How Mad Was March?

By: Luke Benz
April 4, 2018

Author’s Note: The orginal version of this article was written for the Yale Daily News as part of our BY THE NUMBERS series. This version has been updated to include relavent graphics present in the print edition but not the online version of the article. The original online article may be found here.

The first week in April is one of the most exciting stretches on the sports calendar. It brings with it the first meaningful baseball games since October and tight playoffs races in the NHL and NBA. Perhaps no event is more exciting, though, than the Final Four and the crowning of the men’s and women’s NCAA basketball champions.

On Monday, Villanova beat Michigan to cap off an NCAA Tournament that was one of the wackier ones in recent memory. Despite falling short of the title game, Loyola-Chicago and team chaplain Sister Jean provided fans with a memorable run that will not be soon forgotten. Nevada pulled off an improbable 22-point comeback in the final 10 minutes of a game to upset powerhouse Cincinnati. And who could forget UMBC becoming the first No. 16 seed in men’s tournament history to beat a No. 1 seed in upsetting Virginia, stealing hearts — and busting brackets — in the process.

Was this iteration of March Madness actually more improbable than past years, or did the multitude of compelling storylines just make it seem that way? I dove into the numbers to find out. Because there is no database from which to pull historical data for the women’s tournament in the script R, I have focused only on the men’s tournament.

I began by compiling a database of NCAA tournament games since 1985, the year in which the tournament switched to its current, 64-team format. For each tournament, I looked at the sum of seeds for teams advancing past each round. The higher the seed sum, the more upset-heavy a given tournament was. I then took the average seed sum for each round to establish a baseline of what a typical tournament has looked like over the past 34 years.
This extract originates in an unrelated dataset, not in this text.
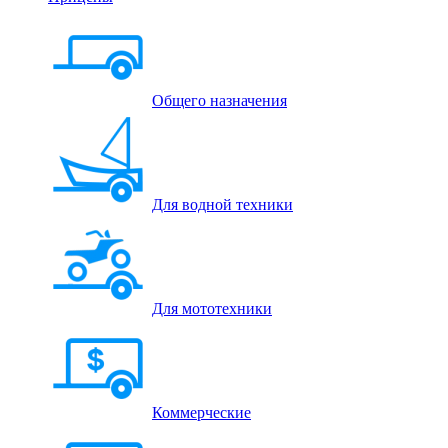
Общего назначения
Для водной техники
Для мототехники
Коммерческие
Finally, I used the differences between the given year’s seed sum for each round and the baseline seed sum — with each round in the tournament given more weight than the last — to create a metric called “Tournament Madness Factor.” This metric measures how “mad” a given NCAA Tournament was as compared to a typical tournament.

The 2018 tournament’s TMF of 84.7 makes it the third craziest of all time, behind only the 2014 (143.7 TMF) and 2011 (142.7 TMF) tournaments. In the 2014 NCAA tournament, No. 7 seed Connecticut beat No. 8 seed Kentucky in the national title game, and No. 11 seed Dayton made it all the way to the Elite Eight. The 2011 Final Four featured No. 8 seed Butler, No. 11 seed VCU, No. 3 seed Connecticut and No. 4 seed Kentucky. In fact, the sum of the seeds in that Final Four, 26, makes is the highest of any tournament since 1985. Interestingly, Connecticut was in the 2011 National Championship as well, meaning that it has been the beneficiary of the two craziest tournaments of the modern era.

Overall, the 2007 NCAA tournament featured the most instances of top seeds winning. It’s TMF of -147.3 speaks to the lack of upsets — and makes 2007 the furthest tournament from average. The 2007 tournament demonstrates an oft-ignored fact about upsets in March Madness, namely that a lack of upsets is just as unlikely as an abundance of upsets. In the average tournament, we should expect to see at least a few throughout the bracket.

TMF is by no means a perfect way to measure how unpredictable a given tournament is. To begin with, using weights relative to the rounds in the tournament discounts upset-heavy opening rounds.

Moreover, TMF only looks at the end results of games and makes no distinction between blowouts and buzzer beaters. That said, TMF confirms what our gut instincts told us about the past few weeks of college basketball — any way you slice it, 2018 was one of the “maddest” Marches on record.